Sunday, 25 November 2012

The Accountant’s Economic Revolution


It is nothing new for members of environmental or socialist movements to call for revisions to the capitalist system…. it is however something else when the Institute of Chartered Accountants of England and Wales (see - ICAEW) does so. The ICAEW is a professional membership organisation, supporting over 138,000 chartered accountants around the world. The highly paid members of ICAEW provide the financial and business knowledge to support individuals, organisations and communities in their goals of achieving economic success. The ICAEW and its accounting members play important roles in ensuring the smooth running of capitalism – so when they debate changing the capitalist model we should give them our serious attention.

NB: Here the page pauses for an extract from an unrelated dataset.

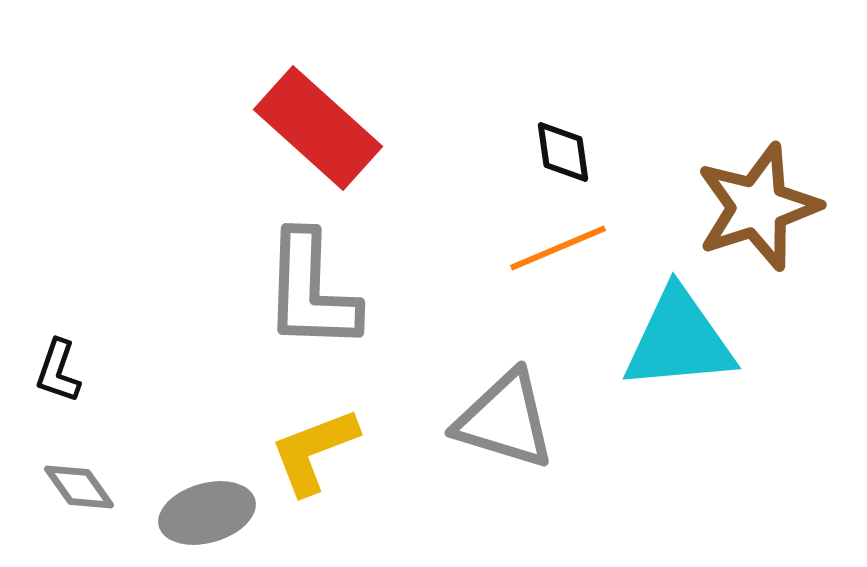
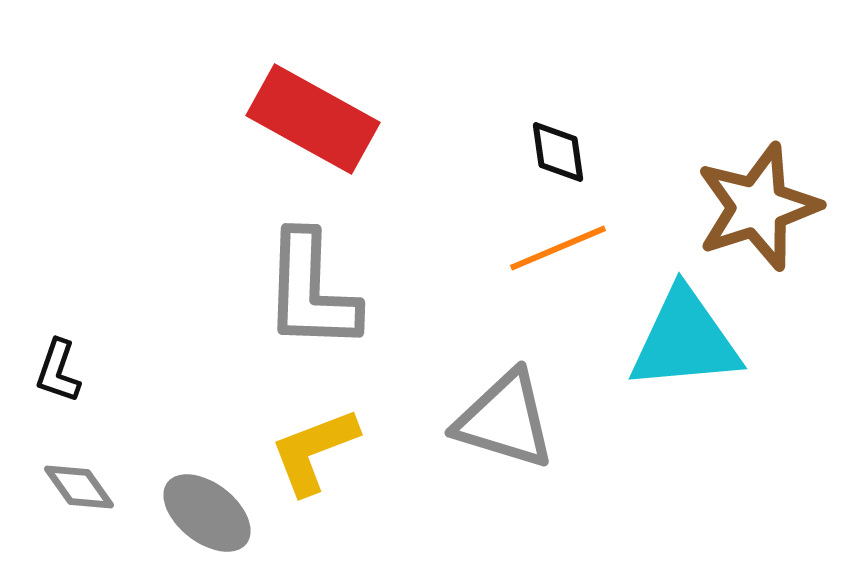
red rectangle: moved 5 px left, 9 px up; rotated 13 degrees counterclockwise
black diamond: moved 5 px left
cyan triangle: moved 6 px right
gray ellipse: rotated 54 degrees clockwise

In the ICAEW members’ magazine, Nicholas Shaxson  argues that it is time to create wealth for society – not for shareholders (“In Step with Society”, Economia, Issue 3, 2012, pp. 41-45). Is the ghost of Karl Marx giving them this direction?  And as if this forthright assault on the holy grail of free enterprise was not enough, Nicholas goes on to quote from Keynes regarding what is in essence the sine qua non of Modern financial markets – the separation of ownership and operation of capital: 

“But experience is accumulating that remoteness between ownership and operation is an evil in the relations among men, likely or certain in the long run to set up strains and enmities which will bring to nought the financial calculation.”


Accountant's join the Revolution


Keynes wrote those words for the Yale Review in June 1933 in an article with the title National Self-Sufficiency. The year 1933 was of course in the middle of the Great Depression of the 20th century. We are now in the middle of another great depression – one that will not be the greatest of the 21st century if we pursue capitalism-business-as-usual.

By bringing ownership and operation together physically,  any social and environmental gains made by an operation will be appreciated and valued first-hand by the owners. At the moment it is only the immediately electronically-transferred economic gains - the money - that remote shareholders get to know first-hand.